L'enseignement ne dépassa jamais le niveau de la troisième année primaire. Quelques
garçons furent envoyés dans des écoles au dehors. L'un devint moniteur d'agriculture
et revint à la mission comme instituteur, un autre revint également à Catru comme
artisan tailleur, un troisième se réintégra à la vie tribale, un dernier enseigne dans
une petite école sur la rivière Nauca. Quelques filles élevées à Catru vivent à
Medellin.
Sauf pendant une ou deux années, les valeurs embera furent niées ou ignorées
et l'enseignement de qualité plus que médiocre. Dans ces toutes dernières années,
certains aspects de la vie embera — parure et nourriture — furent valorisés à
l'extrême. Finalement, à la suite de conflits internes à la mission (qui entre-temps
était devenue colombienne), celle-ci déclina économiquement de façon brutale.

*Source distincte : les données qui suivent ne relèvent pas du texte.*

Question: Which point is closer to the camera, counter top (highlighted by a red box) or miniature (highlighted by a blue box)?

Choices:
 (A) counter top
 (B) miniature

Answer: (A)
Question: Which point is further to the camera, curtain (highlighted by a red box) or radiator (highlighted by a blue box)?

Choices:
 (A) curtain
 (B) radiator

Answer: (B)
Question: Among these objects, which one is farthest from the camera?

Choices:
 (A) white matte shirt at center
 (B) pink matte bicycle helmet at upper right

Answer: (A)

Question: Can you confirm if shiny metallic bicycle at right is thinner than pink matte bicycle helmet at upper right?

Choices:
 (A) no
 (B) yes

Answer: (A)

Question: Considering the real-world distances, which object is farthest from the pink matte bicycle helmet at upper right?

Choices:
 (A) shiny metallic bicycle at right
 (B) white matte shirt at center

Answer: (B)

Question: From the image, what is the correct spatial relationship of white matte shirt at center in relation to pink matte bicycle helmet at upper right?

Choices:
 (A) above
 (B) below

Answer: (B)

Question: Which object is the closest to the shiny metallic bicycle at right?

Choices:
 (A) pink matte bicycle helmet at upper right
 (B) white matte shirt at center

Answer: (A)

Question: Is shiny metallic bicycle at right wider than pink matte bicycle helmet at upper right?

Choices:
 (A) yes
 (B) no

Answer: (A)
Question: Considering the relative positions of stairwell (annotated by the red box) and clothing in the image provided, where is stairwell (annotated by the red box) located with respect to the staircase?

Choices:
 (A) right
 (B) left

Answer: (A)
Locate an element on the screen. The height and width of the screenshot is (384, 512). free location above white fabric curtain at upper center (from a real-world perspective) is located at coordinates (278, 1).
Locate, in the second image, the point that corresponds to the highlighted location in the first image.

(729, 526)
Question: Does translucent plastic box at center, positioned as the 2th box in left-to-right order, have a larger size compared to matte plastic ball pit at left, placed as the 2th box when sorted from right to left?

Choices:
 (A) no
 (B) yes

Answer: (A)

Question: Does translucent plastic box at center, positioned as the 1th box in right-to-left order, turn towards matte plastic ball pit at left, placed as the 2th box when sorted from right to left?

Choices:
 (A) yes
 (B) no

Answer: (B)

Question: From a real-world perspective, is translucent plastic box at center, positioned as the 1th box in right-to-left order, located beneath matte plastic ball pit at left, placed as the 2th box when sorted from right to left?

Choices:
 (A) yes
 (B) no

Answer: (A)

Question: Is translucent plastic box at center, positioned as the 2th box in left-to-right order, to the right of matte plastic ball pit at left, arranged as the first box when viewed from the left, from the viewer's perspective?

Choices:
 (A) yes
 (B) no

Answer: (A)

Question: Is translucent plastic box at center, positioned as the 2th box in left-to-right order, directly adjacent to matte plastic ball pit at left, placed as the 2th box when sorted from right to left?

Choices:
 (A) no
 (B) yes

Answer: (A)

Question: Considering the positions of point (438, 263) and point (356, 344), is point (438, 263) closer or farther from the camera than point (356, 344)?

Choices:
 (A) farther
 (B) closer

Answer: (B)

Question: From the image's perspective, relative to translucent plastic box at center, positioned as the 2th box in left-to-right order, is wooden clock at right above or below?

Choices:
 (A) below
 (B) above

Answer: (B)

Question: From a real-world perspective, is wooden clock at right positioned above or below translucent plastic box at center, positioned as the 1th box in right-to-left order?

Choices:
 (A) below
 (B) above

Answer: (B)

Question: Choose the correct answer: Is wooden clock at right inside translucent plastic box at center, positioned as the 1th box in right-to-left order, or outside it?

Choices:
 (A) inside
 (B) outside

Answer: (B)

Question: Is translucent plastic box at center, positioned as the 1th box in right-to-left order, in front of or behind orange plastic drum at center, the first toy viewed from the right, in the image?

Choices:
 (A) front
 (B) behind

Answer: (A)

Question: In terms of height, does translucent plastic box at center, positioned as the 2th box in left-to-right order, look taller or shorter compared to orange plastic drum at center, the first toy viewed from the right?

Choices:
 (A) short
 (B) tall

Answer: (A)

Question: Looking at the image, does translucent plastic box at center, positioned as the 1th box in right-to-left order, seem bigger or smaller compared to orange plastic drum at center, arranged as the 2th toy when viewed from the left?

L'enseignement y fut de plus en plus déficient et la mission fut finalement fermée
en 1970, une petite école restant ouverte. J'insiste par ailleurs sur le fait que tous
les essais de regroupements en villages conjointement avec l'ouverture de petites
écoles tenues par des moniteurs et soutenues par les missionnaires — que ce soit
à Nauca ou sur le Haut-Baudo — échouèrent. Le développement économique des
Indiens par les prêtres a simplement consisté à les faire travailler comme main-
d'œuvre salariée, sans qu'on leur facilitât jamais la sélection, le transport et
l'écoulement de leurs produits, à titre individuel ou sous forme de coopérative.
A Catru, ces dernières années, les prêtres avaient remis leurs fonctions
judiciaires à un « inspecteur de police » noir qui s'était installé avec sa parentèle sur les
terres des Indiens ; il perçoit des amendes indues dont le montant n'est jamais
versé au Trésor public et des frais de « commission » élevés pour des messages dont
il charge ses parents. En résumé, après trente ans de tutelle missionnaire, les
Embera du bassin du Dugbasa se retrouvent très superficiellement christianisés,
divisés entre « incultes » et « civilisés », complexés par rapport à une civilisation contre
les effets de laquelle ils ne sont pas vaccinés comme les Embera du Haut-Baudo.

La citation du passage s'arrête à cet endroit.